═════ RECORDS FOR PROCESSING

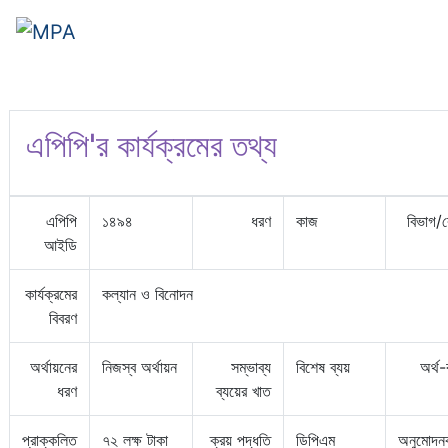
এপিপি'র কার্যক্রমের তথ্য
এপিপি
১৪৯৪
ধরণ
কাজ
বিভাগ/
আইডি
কার্যক্রমের
কল্যান ও বিনোদন
বিবরণ
অর্থায়নের
নিজস্ব অর্থায়ন
সম্ভাব্য
বিশেষ ব্যয়
অর্থ
ধরণ
ব্যয়ের খাত
প্রাক্কলিত
৭২ লক্ষ টাকা
ক্রয় পদ্ধতি
ডিপিএম
অনুমোদনক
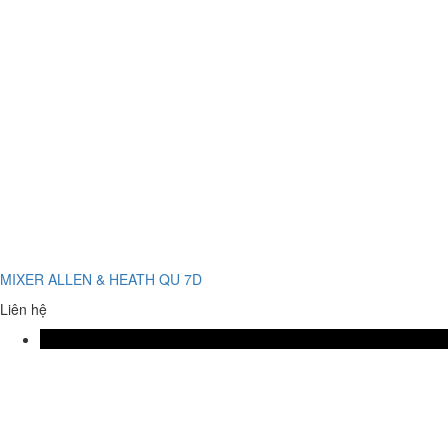
MIXER ALLEN & HEATH QU 7D
Liên hệ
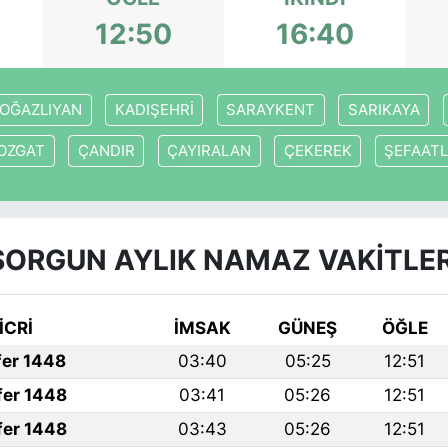
12:50
16:40
OĞAZLIYAN
KADIŞEHRİ
SARAYKENT
SARIKAYA
OZGAT
ÇANDIR
ÇAYIRALAN
ÇEKEREK
ŞEFAATL
SORGUN AYLIK NAMAZ VAKITLER
İCRİ
İMSAK
GÜNEŞ
ÖĞLE
fer 1448
03:40
05:25
12:51
fer 1448
03:41
05:26
12:51
fer 1448
03:43
05:26
12:51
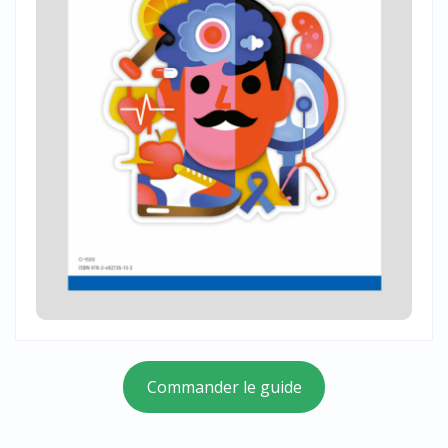
Commander le guide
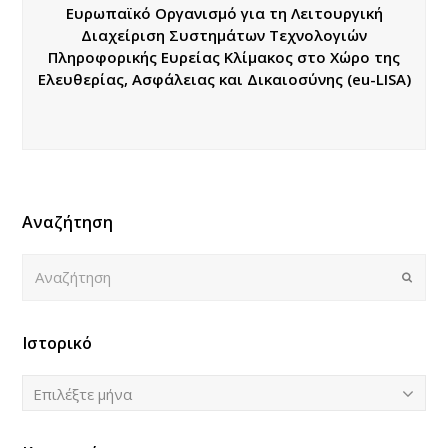
Ευρωπαϊκό Οργανισμό για τη Λειτουργική
Διαχείριση Συστημάτων Τεχνολογιών
Πληροφορικής Ευρείας Κλίμακος στο Χώρο της
Ελευθερίας, Ασφάλειας και Δικαιοσύνης (eu-LISA)
Αναζήτηση
Αναζήτηση
Submi
Ιστορικό
Ιστορικό
Επιλέξτε μήνα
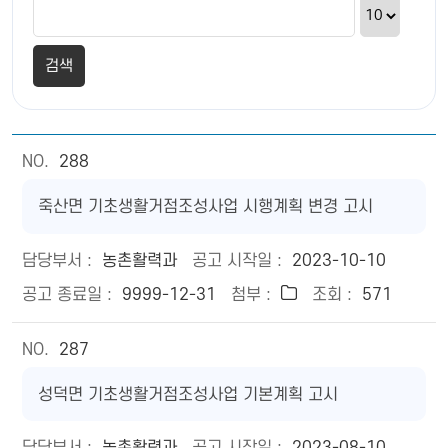
288
죽산면 기초생활거점조성사업 시행계획 변경 고시
농촌활력과
2023-10-10
9999-12-31
571
287
성덕면 기초생활거점조성사업 기본계획 고시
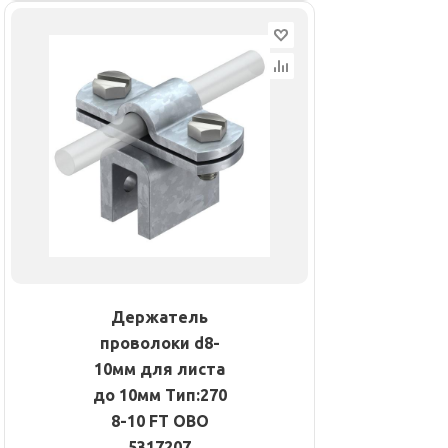
Держатель
проволоки d8-
10мм для листа
до 10мм Тип:270
8-10 FT OBO
5317207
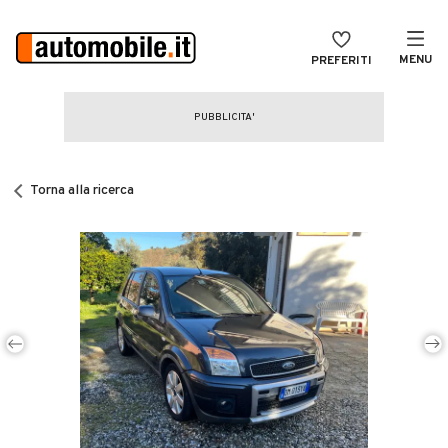
MENU
PREFERITI
CERCA
VENDI
Auto
MAGAZINE
Auto usate
Torna alla ricerca
ACCEDI
Auto Km 0
Auto Nuove
Noleggio a lungo termine
Auto d'epoca
Moto
Camper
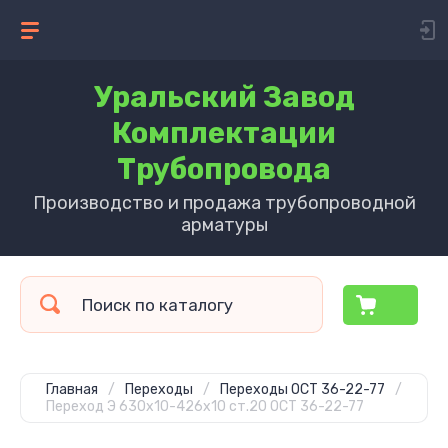
Уральский Завод
Комплектации
Трубопровода
Производство и продажа трубопроводной
арматуры
Главная
/
Переходы
/
Переходы ОСТ 36-22-77
/
Переход Э 630х10-426х10 ст.20 ОСТ 36-22-77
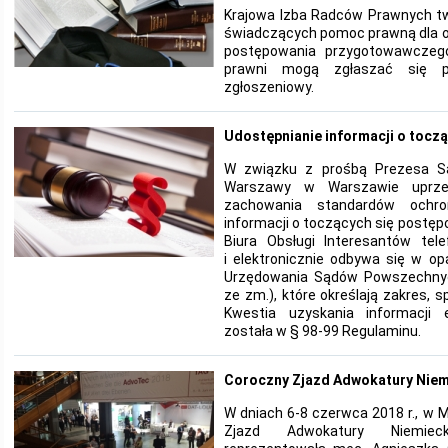
Krajowa Izba Radców Prawnych tw
świadczących pomoc prawną dla o
postępowania przygotowawczego
prawni mogą zgłaszać się pr
zgłoszeniowy.
Udostępnianie informacji o tocz
W związku z prośbą Prezesa S
Warszawy w Warszawie uprzej
zachowania standardów ochro
informacji o toczących się postę
Biura Obsługi Interesantów tele
i elektronicznie odbywa się w op
Urzędowania Sądów Powszechnych
ze zm.), które określają zakres, s
Kwestia uzyskania informacji e
została w § 98-99 Regulaminu.
Coroczny Zjazd Adwokatury Niem
W dniach 6-8 czerwca 2018 r., w 
Zjazd Adwokatury Niemiec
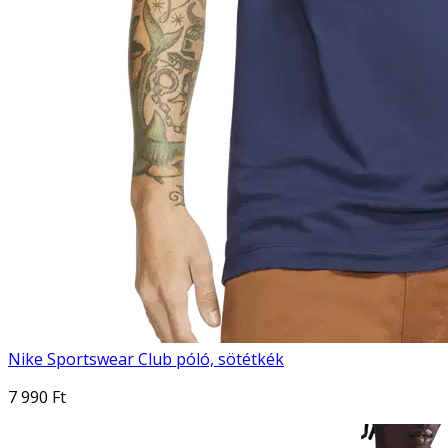
Nike Sportswear Club póló, sötétkék
7 990 Ft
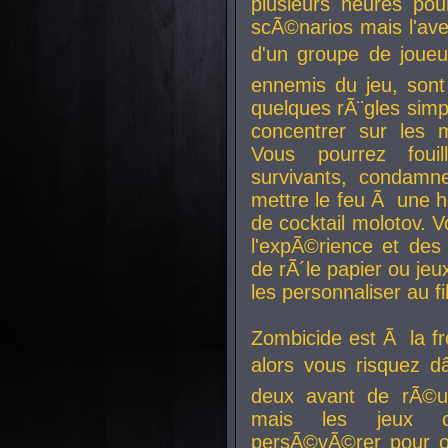
plusieurs heures pour
scÃ©narios mais l'av
d'un groupe de joueur
ennemis du jeu, sont
quelques rÃ¨gles simp
concentrer sur les 
Vous pourrez foui
survivants, condamn
mettre le feu Ã une
de cocktail molotov. 
l'expÃ©rience et de
de rÃ´le papier ou je
les personnaliser au fil
Zombicide est Ã la fr
alors vous risquez d
deux avant de rÃ©us
mais les jeux co
persÃ©vÃ©rer pour ob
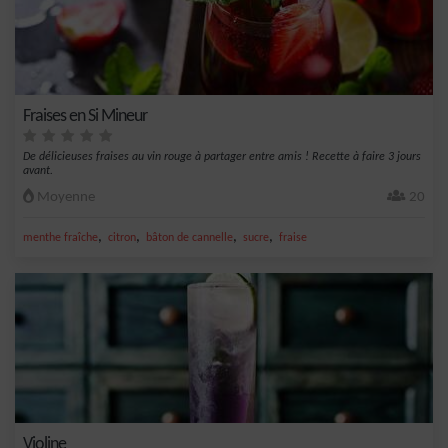
Fraises en Si Mineur
De délicieuses fraises au vin rouge à partager entre amis ! Recette à faire 3 jours
avant.
Moyenne
20
,
,
,
,
menthe fraîche
citron
bâton de cannelle
sucre
fraise
Violine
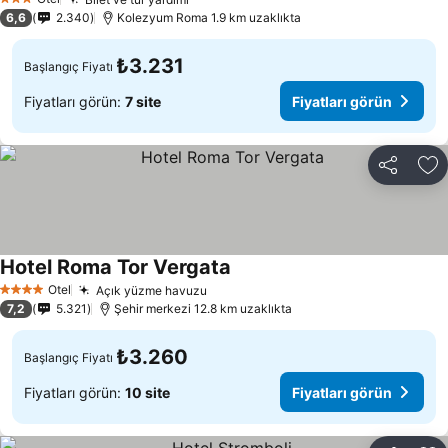
Fiyatları görün
3 Yıldız
6,6
2.340
Kolezyum Roma 1.9 km uzaklıkta
₺3.231
Başlangıç Fiyatı
Fiyatları görün:
7 site
Fiyatları görün
Paylaş
Fa
Hotel Roma Tor Vergata
Fiyatları görün
Otel
Açık yüzme havuzu
Fiyatları görün
4 Yıldız
7,2
5.321
Şehir merkezi 12.8 km uzaklıkta
₺3.260
Başlangıç Fiyatı
Fiyatları görün:
10 site
Fiyatları görün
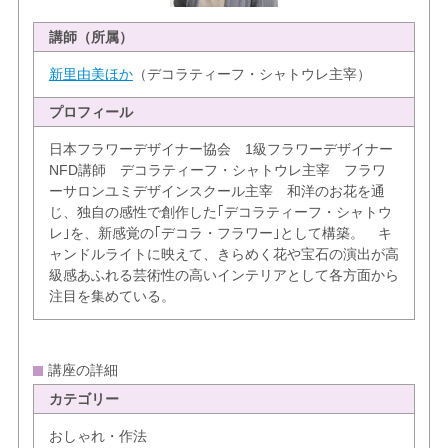
講師（所属）
新里由美ほか
（デコラティーフ・シャトウレ主宰）
プロフィール
日本フラワーデザイナー協会 1級フラワーデザイナー
NFD講師 デコラティーフ・シャトウレ主宰 フラワ
ーサロンユミデザインスクール主宰 和洋のお花を通
じ、独自の感性で創作した｢デコラティーフ・シャトウ
レ｣を、新感覚の｢デコラ・フラワー｣として構築。 キ
ャンドルライトに映えて、きらめく花や宝石の演出が高
級感あふれる芸術性の高いインテリアとして各方面から
注目を集めている。
講座の詳細
カテゴリー
おしゃれ・作法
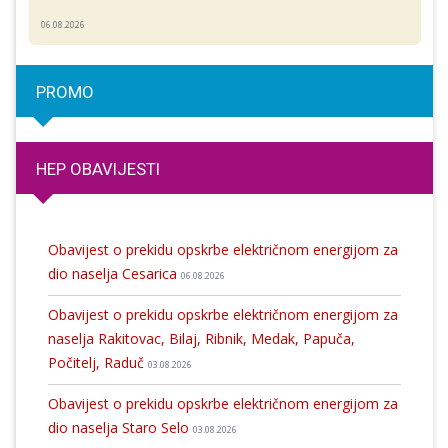
06.08.2026
PROMO
HEP OBAVIJESTI
Obavijest o prekidu opskrbe električnom energijom za
dio naselja Cesarica
06.08.2026
Obavijest o prekidu opskrbe električnom energijom za
naselja Rakitovac, Bilaj, Ribnik, Medak, Papuča,
Počitelj, Raduč
03.08.2026
Obavijest o prekidu opskrbe električnom energijom za
dio naselja Staro Selo
03.08.2026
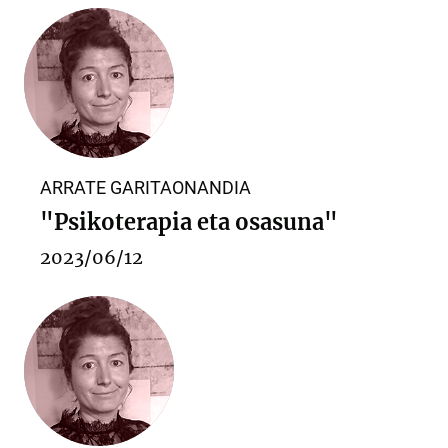
ARRATE GARITAONANDIA
"Psikoterapia eta osasuna"
2023/06/12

══════════

• _ACTION ITEM_: Every line above between the one containing "10мм для листа" and the one containing "Fraises en Si Mineur", those two included, is to be printed exactly. No pictures go into the copy.

• _EXPECTED OUTPUT_:
10мм для листа
до 10мм Тип:270
8-10 FT OBO
5317207
MENU
PREFERITI
CERCA
VENDI
Auto
MAGAZINE
Auto usate
Torna alla ricerca
ACCEDI
Auto Km 0
Auto Nuove
Noleggio a lungo termine
Auto d'epoca
Moto
Camper
Уральский Завод
Комплектации
Трубопровода
Производство и продажа трубопроводной
арматуры
Главная
/
Переходы
/
Переходы ОСТ 36-22-77
/
Переход Э 630х10-426х10 ст.20 ОСТ 36-22-77
Krajowa Izba Radców Prawnych tw
świadczących pomoc prawną dla o
postępowania przygotowawczego
prawni mogą zgłaszać się pr
zgłoszeniowy.
Udostępnianie informacji o tocz
W związku z prośbą Prezesa S
Warszawy w Warszawie uprzej
zachowania standardów ochro
informacji o toczących się postę
Biura Obsługi Interesantów tele
i elektronicznie odbywa się w op
Urzędowania Sądów Powszechnych
ze zm.), które określają zakres, s
Kwestia uzyskania informacji e
została w § 98-99 Regulaminu.
Coroczny Zjazd Adwokatury Niem
W dniach 6-8 czerwca 2018 r., w 
Zjazd Adwokatury Niemiec
Nike Sportswear Club póló, sötétkék
7 990 Ft
plusieurs heures pour
scÃ©narios mais l'av
d'un groupe de joueur
ennemis du jeu, sont
quelques rÃ¨gles simp
concentrer sur les 
Vous pourrez foui
survivants, condamn
mettre le feu Ã une
de cocktail molotov. 
l'expÃ©rience et de
de rÃ´le papier ou je
les personnaliser au fil
Zombicide est Ã la fr
alors vous risquez d
deux avant de rÃ©us
mais les jeux co
persÃ©vÃ©rer pour ob
Fraises en Si Mineur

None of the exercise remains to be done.